Muito além do controle de criadouros e do fumacê, Brasil precisa misturar diversas ações para conseguir reduzir a população do mosquito que transmite zika e dengue

A emergência do zika no País associada à suspeita de ligação com casos de microcefalia jogou os holofotes da saúde pública sobre o controle do mosquito Aedes aegypti, transmissor do vírus. Mas bem antes do zika, havia a dengue, e muito antes dela, a febre amarela – além da chikungunya, também relativamente recente.
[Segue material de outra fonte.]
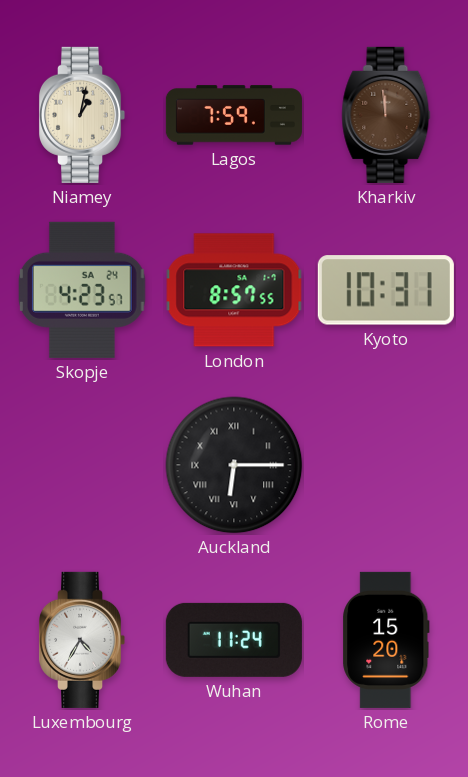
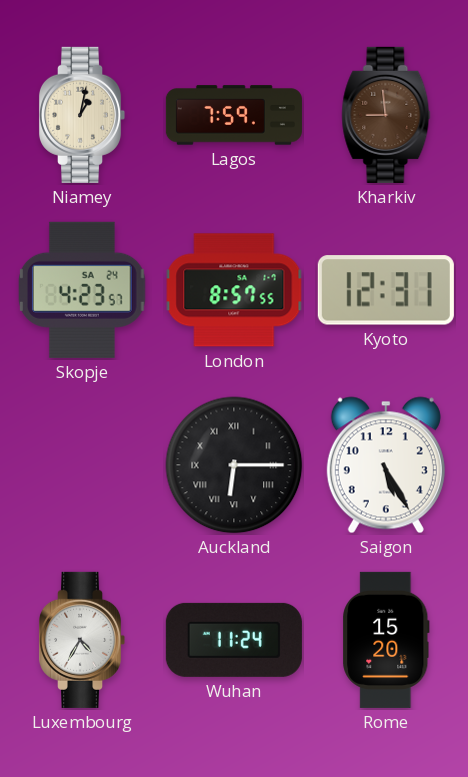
Kharkiv: 11:59 -> 8:59
Kyoto: 10:31 -> 12:31
Saigon: none -> 5:25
Por trás de todas as doenças está o mesmo Aedes, mosquito que atazanou o País na primeira metade do século 20, chegou a ser erradicado, mas voltou a circular nos anos 80, saindo do controle na última década.

Diante do zika, o Brasil volta a encará-lo. Só que agora a praga está muito mais adaptada e à vontade nas nossas cidades. Para combatê-la será preciso ir além da básica combinação: campanhas de eliminação dos criadouros + fumacê.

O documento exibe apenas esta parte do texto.